**Aim of the task**
Count the lines holding the string "Pampaganda" in the records, and give only the count.

**Data provided**
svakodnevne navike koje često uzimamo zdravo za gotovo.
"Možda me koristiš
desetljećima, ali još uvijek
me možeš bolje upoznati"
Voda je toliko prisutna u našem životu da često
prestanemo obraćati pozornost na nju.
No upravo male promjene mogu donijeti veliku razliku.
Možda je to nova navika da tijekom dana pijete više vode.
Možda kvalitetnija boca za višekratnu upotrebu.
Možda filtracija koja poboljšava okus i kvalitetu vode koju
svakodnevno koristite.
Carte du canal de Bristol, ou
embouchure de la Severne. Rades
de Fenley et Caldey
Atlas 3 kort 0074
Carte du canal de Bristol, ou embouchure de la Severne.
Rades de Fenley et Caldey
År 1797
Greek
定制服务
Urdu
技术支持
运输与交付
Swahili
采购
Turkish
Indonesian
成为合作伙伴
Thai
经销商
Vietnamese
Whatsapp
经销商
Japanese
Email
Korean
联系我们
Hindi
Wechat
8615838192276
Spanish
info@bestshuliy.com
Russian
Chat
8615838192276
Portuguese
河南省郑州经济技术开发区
...
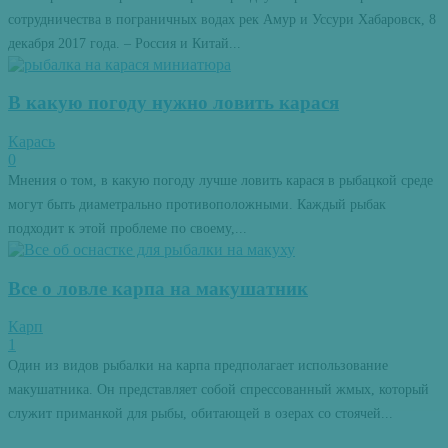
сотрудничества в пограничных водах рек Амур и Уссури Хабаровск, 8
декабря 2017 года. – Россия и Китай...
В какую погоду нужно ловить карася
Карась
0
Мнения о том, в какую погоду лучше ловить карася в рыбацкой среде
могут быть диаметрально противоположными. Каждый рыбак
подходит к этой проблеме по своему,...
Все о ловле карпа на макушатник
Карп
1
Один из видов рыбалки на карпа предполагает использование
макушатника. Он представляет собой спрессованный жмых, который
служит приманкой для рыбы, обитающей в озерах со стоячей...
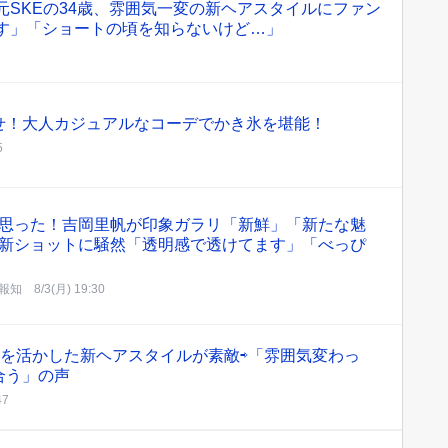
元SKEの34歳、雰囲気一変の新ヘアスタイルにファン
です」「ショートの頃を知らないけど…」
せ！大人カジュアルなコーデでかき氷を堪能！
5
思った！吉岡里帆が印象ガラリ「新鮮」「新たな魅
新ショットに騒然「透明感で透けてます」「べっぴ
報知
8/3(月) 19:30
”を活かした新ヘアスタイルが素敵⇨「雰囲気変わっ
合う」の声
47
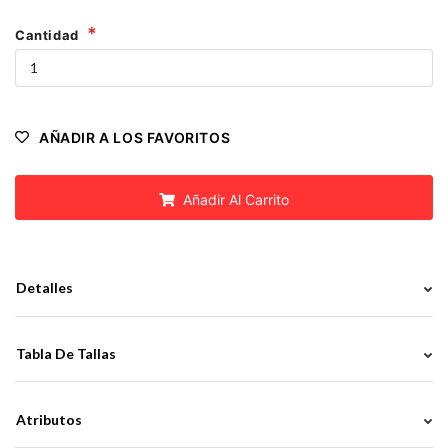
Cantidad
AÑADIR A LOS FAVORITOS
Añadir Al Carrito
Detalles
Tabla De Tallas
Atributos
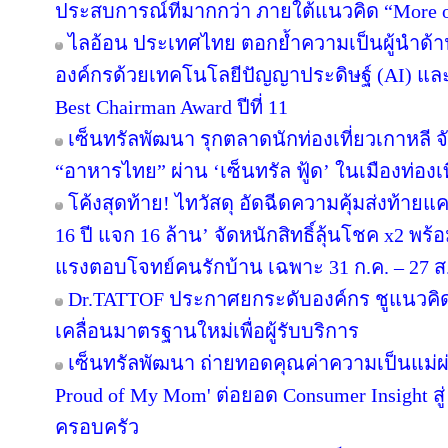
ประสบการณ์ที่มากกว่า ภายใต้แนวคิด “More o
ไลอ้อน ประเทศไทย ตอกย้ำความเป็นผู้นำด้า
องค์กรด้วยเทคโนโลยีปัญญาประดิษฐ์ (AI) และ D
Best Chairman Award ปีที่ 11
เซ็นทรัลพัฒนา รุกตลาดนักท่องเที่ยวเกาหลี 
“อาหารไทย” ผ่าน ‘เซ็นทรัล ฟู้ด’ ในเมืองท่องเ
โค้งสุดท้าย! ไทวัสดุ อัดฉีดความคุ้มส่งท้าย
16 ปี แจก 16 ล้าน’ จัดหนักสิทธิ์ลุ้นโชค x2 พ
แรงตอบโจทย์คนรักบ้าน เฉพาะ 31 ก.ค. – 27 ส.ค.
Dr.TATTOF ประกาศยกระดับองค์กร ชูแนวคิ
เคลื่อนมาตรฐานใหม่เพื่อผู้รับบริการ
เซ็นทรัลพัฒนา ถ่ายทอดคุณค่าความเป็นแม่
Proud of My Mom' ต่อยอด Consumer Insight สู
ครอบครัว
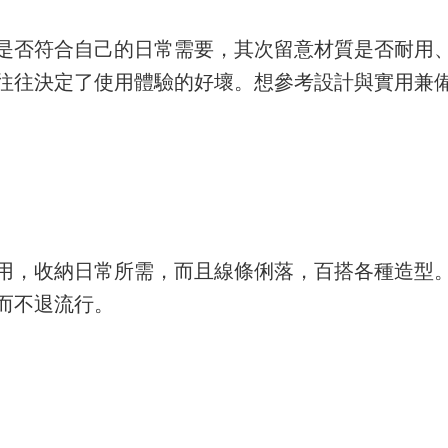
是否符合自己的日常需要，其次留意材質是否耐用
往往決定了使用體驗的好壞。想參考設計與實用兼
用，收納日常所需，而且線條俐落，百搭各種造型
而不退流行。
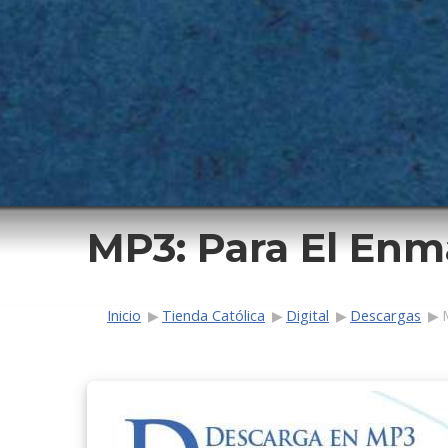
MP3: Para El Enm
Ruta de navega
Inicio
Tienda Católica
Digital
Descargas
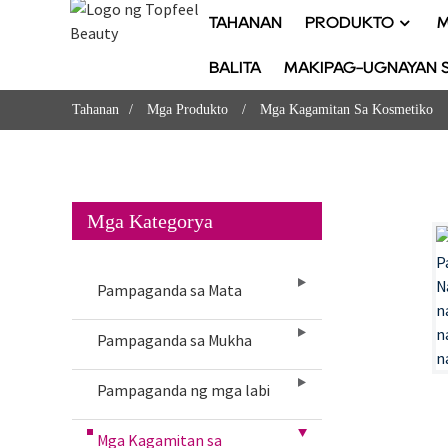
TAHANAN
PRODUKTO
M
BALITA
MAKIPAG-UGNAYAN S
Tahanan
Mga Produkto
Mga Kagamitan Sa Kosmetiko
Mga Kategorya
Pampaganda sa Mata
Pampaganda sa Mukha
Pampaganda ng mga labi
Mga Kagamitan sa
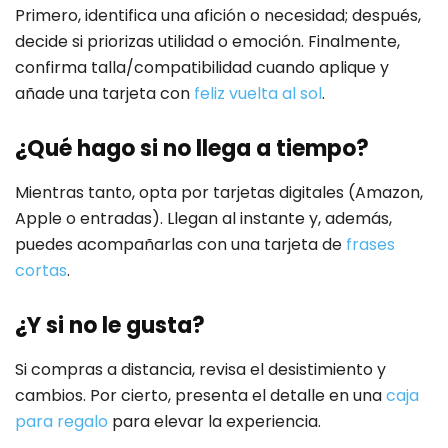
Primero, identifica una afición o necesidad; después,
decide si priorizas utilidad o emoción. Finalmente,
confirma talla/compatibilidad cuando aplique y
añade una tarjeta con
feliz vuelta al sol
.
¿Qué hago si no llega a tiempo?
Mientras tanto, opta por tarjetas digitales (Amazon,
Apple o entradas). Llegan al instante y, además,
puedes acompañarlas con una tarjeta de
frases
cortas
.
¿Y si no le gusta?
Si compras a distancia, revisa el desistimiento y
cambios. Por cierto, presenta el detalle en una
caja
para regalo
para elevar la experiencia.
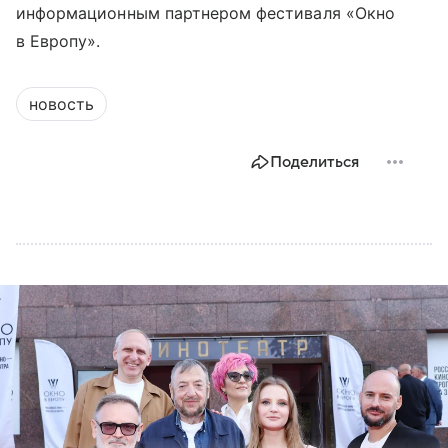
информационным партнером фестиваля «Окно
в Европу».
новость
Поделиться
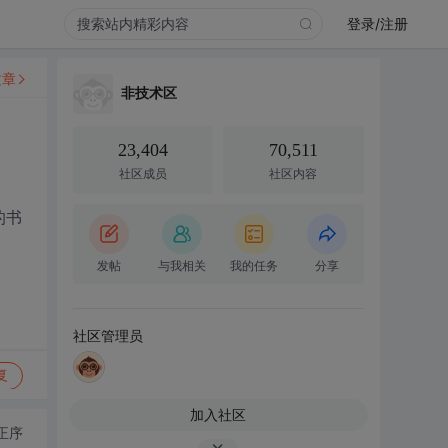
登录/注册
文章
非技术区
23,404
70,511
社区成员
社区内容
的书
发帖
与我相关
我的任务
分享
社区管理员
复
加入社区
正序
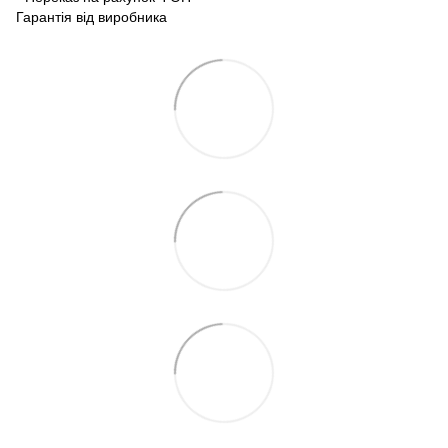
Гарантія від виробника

**Answer to the problem**
3